** Exercise data follows **
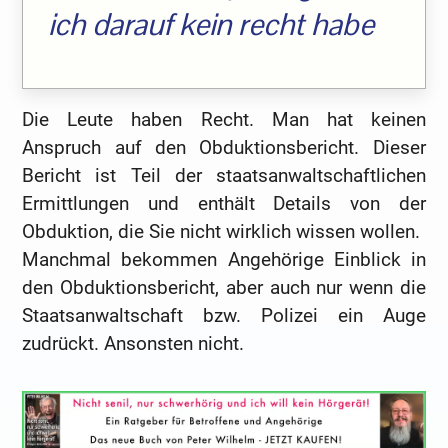
ich darauf kein recht habe
Die Leute haben Recht. Man hat keinen
Anspruch auf den Obduktionsbericht. Dieser
Bericht ist Teil der staatsanwaltschaftlichen
Ermittlungen und enthält Details von der
Obduktion, die Sie nicht wirklich wissen wollen.
Manchmal bekommen Angehörige Einblick in
den Obduktionsbericht, aber auch nur wenn die
Staatsanwaltschaft bzw. Polizei ein Auge
zudrückt. Ansonsten nicht.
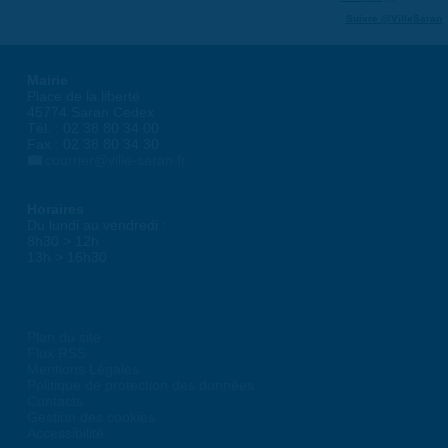
Suivre @VilleSaran
Mairie
Place de la liberté
45774 Saran Cedex
Tél. : 02 38 80 34 00
Fax : 02 38 80 34 30
courrier@ville-saran.fr
Horaires
Du lundi au vendredi :
8h30 > 12h
13h > 16h30
Plan du site
Flux RSS
Mentions Légales
Politique de protection des données
Contacts
Gestion des cookies
Accessibilité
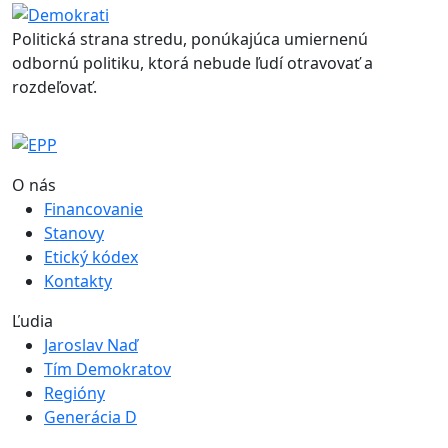
Politická strana stredu, ponúkajúca umiernenú
odbornú politiku, ktorá nebude ľudí otravovať a
rozdeľovať.
O nás
Financovanie
Stanovy
Etický kódex
Kontakty
Ľudia
Jaroslav Naď
Tím Demokratov
Regióny
Generácia D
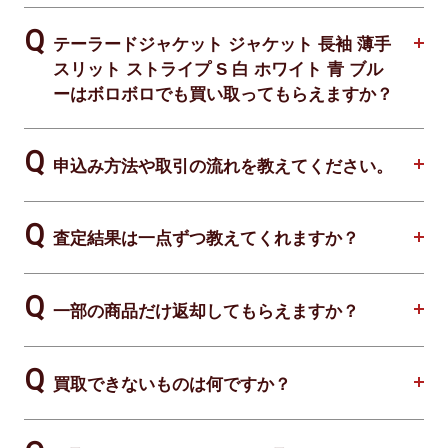
テーラードジャケット ジャケット 長袖 薄手
スリット ストライプ S 白 ホワイト 青 ブル
ーはボロボロでも買い取ってもらえますか？
申込み方法や取引の流れを教えてください。
査定結果は一点ずつ教えてくれますか？
一部の商品だけ返却してもらえますか？
買取できないものは何ですか？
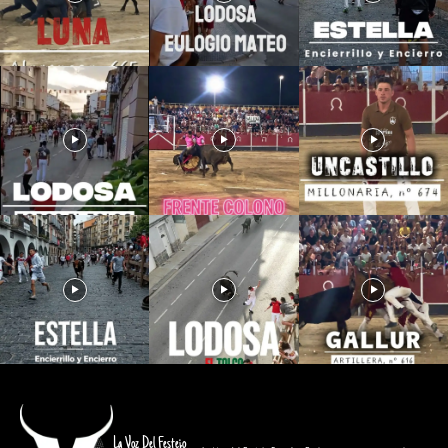
La Voz Del Festejo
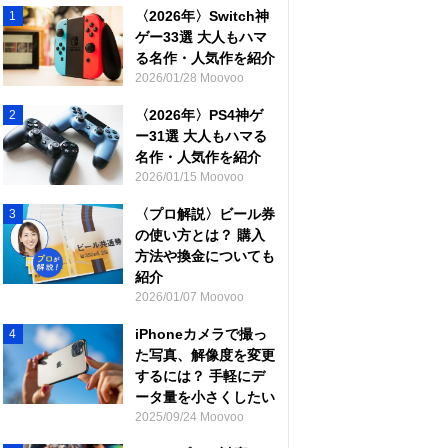
〈2026年〉Switch神
1
ゲー33選 大人もハマ
る名作・人気作を紹介
2026/01/28 Moovoo
〈2026年〉PS4神ゲ
2
ー31選 大人もハマる
名作・人気作を紹介
2026/01/15 Moovoo
〈プロ解説〉ビール券
3
の使い方とは？ 購入
方法や換金についても
紹介
2026/01/07 Moovoo
iPhoneカメラで撮っ
4
た写真、解像度を変更
するには？ 手軽にデ
ータ量を小さくしたい
2025/09/24 Moovoo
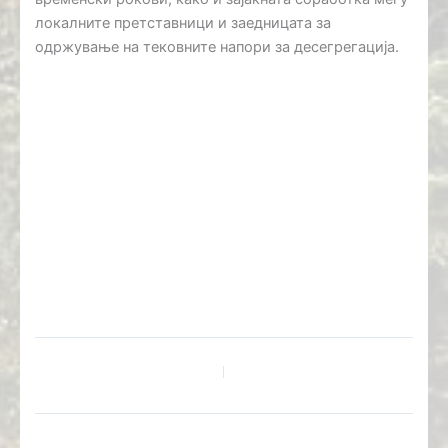
локалните претставници и заедницата за
одржување на тековните напори за десегрегација.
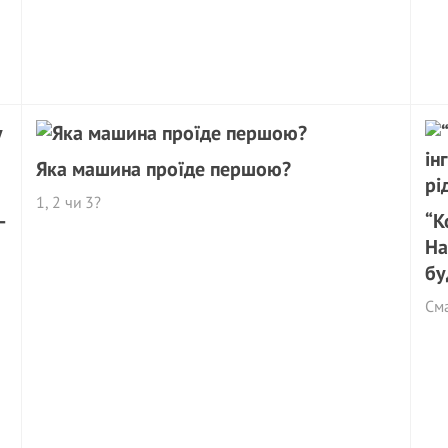
Яка машина проїде першою?
1, 2 чи 3?
—
“К
На
бу
См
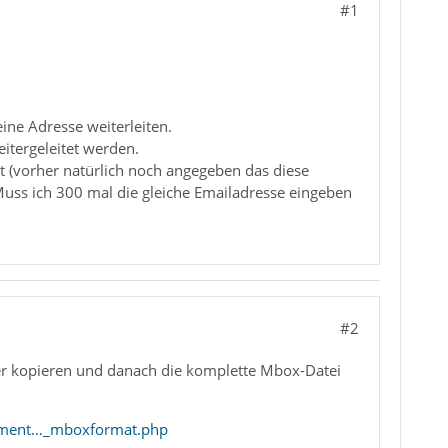
#1
ine Adresse weiterleiten.
eitergeleitet werden.
ckt (vorher natürlich noch angegeben das diese
 Muss ich 300 mal die gleiche Emailadresse eingeben
#2
der kopieren und danach die komplette Mbox-Datei
kument…_mboxformat.php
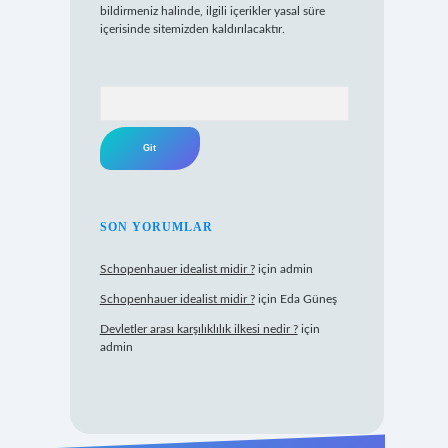
bildirmeniz halinde, ilgili içerikler yasal süre
içerisinde sitemizden kaldırılacaktır.
Arama
SON YORUMLAR
Schopenhauer idealist midir ?
için
admin
Schopenhauer idealist midir ?
için
Eda Güneş
Devletler arası karşılıklılık ilkesi nedir ?
için
admin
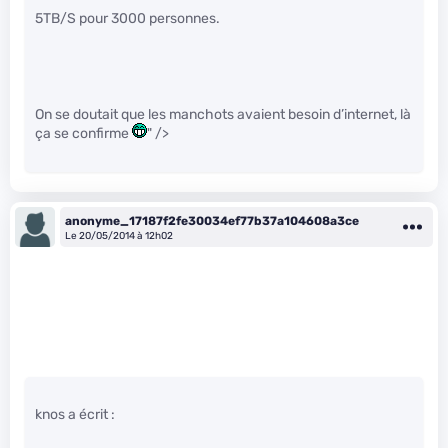
5TB/S pour 3000 personnes.
On se doutait que les manchots avaient besoin d’internet, là
ça se confirme
" />
anonyme_17187f2fe30034ef77b37a104608a3ce
Le 20/05/2014 à 12h02
knos a écrit :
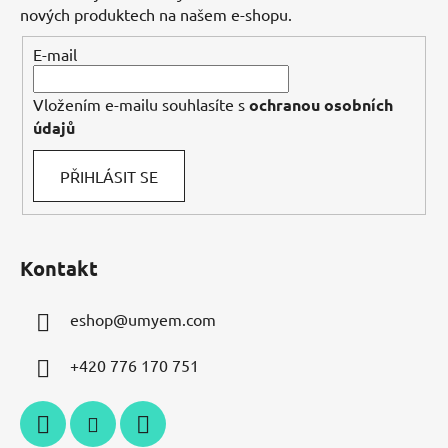
t
nových produktech na našem e-shopu.
í
E-mail
Vložením e-mailu souhlasíte s
ochranou osobních
údajů
PŘIHLÁSIT SE
Kontakt
eshop
@
umyem.com
+420 776 170 751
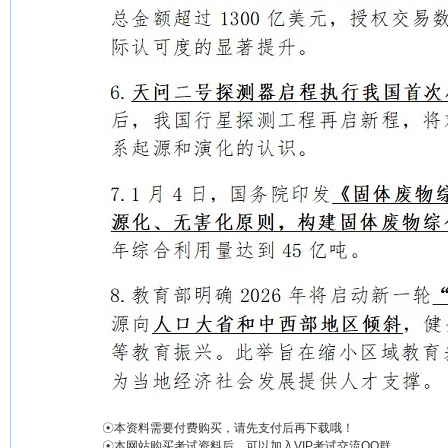
☉本资料需要付费购买，请先支付后再下载哦！
☉本网站购买考试资料后，可以加入VIP考试交流QQ群。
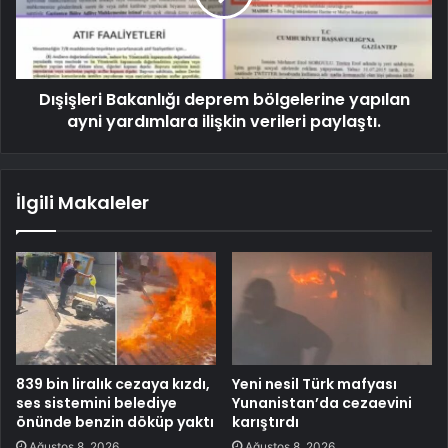
Dışişleri Bakanlığı deprem bölgelerine yapılan
ayni yardımlara ilişkin verileri paylaştı.
İlgili Makaleler
839 bin liralık cezaya kızdı,
Yeni nesil Türk mafyası
ses sistemini belediye
Yunanistan’da cezaevini
önünde benzin döküp yaktı
karıştırdı
Ağustos 8, 2026
Ağustos 8, 2026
** End of Exercise data **
### Task prompt
Please report every line among the entries that includes "nicht".

### Expected output
Obduktion, die Sie nicht wirklich wissen wollen.
zudrückt. Ansonsten nicht.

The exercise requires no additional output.